DATA SHOWN:
++++++++++
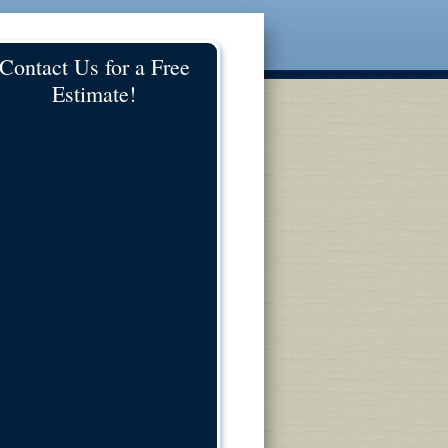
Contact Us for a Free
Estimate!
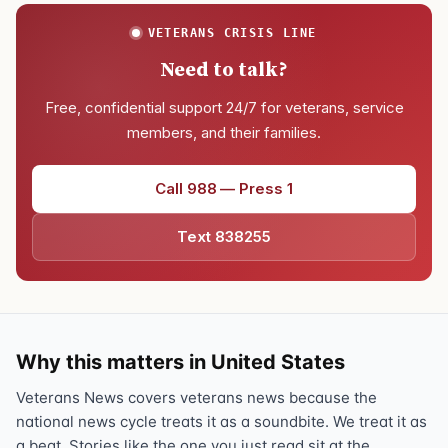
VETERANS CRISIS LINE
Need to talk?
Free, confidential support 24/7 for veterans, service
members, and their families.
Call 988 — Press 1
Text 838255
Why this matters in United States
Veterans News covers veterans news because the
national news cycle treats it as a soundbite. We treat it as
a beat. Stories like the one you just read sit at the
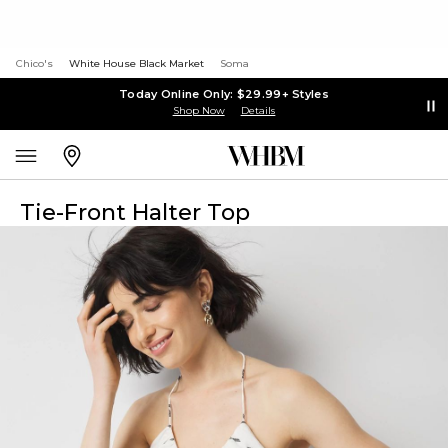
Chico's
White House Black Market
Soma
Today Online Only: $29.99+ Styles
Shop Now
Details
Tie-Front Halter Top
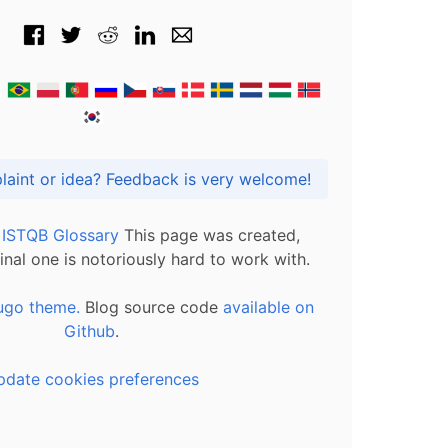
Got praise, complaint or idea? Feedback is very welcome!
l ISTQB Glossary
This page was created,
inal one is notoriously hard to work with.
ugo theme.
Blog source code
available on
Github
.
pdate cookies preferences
++++++++++
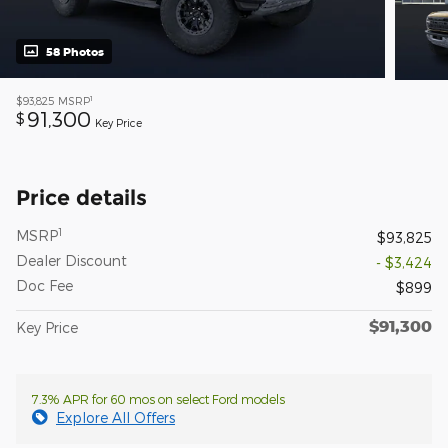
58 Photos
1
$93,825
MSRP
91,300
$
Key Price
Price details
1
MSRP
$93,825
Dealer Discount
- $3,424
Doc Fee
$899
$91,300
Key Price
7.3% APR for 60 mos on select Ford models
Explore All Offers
++++++++++
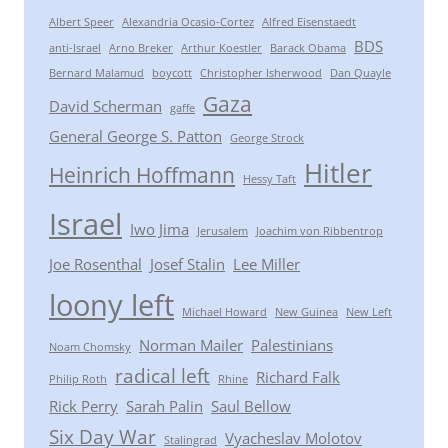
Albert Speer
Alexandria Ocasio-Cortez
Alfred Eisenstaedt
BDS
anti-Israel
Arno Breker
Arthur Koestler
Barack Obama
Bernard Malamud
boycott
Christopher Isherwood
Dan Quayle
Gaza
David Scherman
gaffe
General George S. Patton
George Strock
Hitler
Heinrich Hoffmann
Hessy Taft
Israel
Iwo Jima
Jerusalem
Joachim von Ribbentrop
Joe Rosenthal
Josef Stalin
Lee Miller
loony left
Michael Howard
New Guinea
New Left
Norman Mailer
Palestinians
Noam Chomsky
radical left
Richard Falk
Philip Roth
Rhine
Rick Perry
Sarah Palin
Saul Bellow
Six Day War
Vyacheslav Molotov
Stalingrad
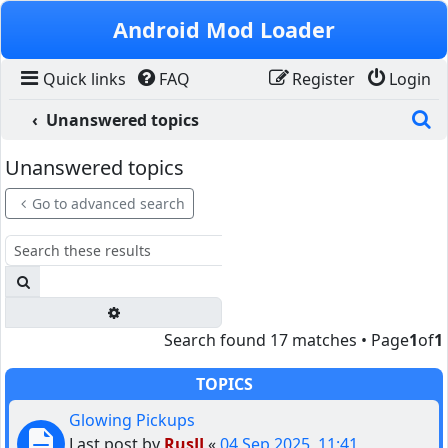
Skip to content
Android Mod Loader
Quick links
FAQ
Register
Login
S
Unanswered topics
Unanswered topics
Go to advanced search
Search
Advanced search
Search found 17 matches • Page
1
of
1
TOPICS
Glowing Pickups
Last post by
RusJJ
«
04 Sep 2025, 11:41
++++++++++
YOUR ASSIGNMENT: What are the lines in the records above, word for word, from the one containing "Contact Us for a Free" through the one containing "Tie-Front Halter Top", both ends included and pictures left out?

ANSWER BOX:
Contact Us for a Free
Estimate!
VETERANS CRISIS LINE
Need to talk?
Free, confidential support 24/7 for veterans, service
members, and their families.
Call 988 — Press 1
Text 838255
Why this matters in United States
Veterans News covers veterans news because the
national news cycle treats it as a soundbite. We treat it as
a beat. Stories like the one you just read sit at the
Chico's
White House Black Market
Soma
Today Online Only: $29.99+ Styles
Shop Now
Details
Tie-Front Halter Top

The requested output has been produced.